The guys behind Fyre Festival used MAJOR influencers, however an influencer doesn’t have to be the likes of the Kardashians or famous reality stars. To be honest, an influencer is anyone who is already established, has a passionate audience and has an active voice in your space.
“My definition of a social media influencer is anybody who posts content that gets shared. It is a person who can move ideas to their own audience and beyond” – Mark Schafer, CEO of Businesses Grow
So how do you find the RIGHT influencer for your brand and how do you make the approach?
Identify influencers within your niche: To begin with, you need to pull together an influencer list of potentials that could connect with your brand and be able to produce true value from their content.
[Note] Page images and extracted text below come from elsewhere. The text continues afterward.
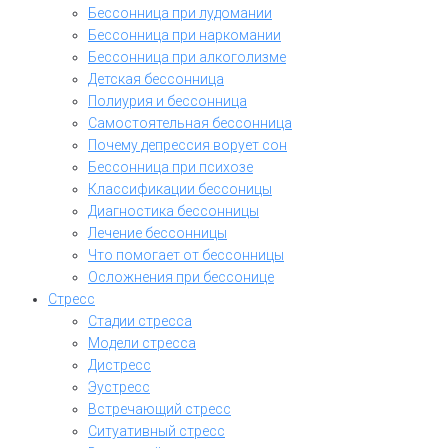
Бессонница при лудомании
Бессонница при наркомании
Бессонница при алкоголизме
Детская бессонница
Полиурия и бессонница
Самостоятельная бессонница
Почему депрессия ворует сон
Бессонница при психозе
Классификации бессоницы
Диагностика бессонницы
Лечение бессонницы
Что помогает от бессонницы
Осложнения при бессонице
Стресс
Стадии стресса
Модели стресса
Дистресс
Эустресс
Встречающий стресс
Ситуативный стресс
During my time in PR, I personally found this the most crucial stage of the process when working with influencers – you don’t want to pitch to the wrong person.
Create those relationships: Unfortunately, making cold pitches to influencers will not work. Being an influencer myself (in Cornwall), I normally focus on working with brands that I am passionate about or already have a connection with. Use your social channels to share, comment, ask for feedback/quote or link back to something that they have written about before. Be patient and not pushy, relationships aren’t formed over night - make sure that you keep an eye on their activity and keep interacting.
Don’t aim for the big guys: Of course, what great exposure would it be if someone with 5 million followers could promote your product – but of course, it’s not that simple. Aim for the mid-level and smaller influencers as their followers are much more loyal and can create up to 16 times more engagement than paid media and mega-influencers.
Go for the approach: So you’ve got your list and you’ve built the link between your business and the audience – what next? You reach out to your influencer but instead of demanding or asking for a favour you ask for their help or alternatively, subtly mention how it could benefit them (this could be pay, a freebie, or engagement). Be simple, yet specific, sometimes an influencer will receive a number of pitches each day.
It might seem like a lot of effort to create and build relationships with influencers, but focus on a partnership that lasts, rather than a one-off engagement. Both sides will then benefit from having a more authentic and less corporate relationship with one another.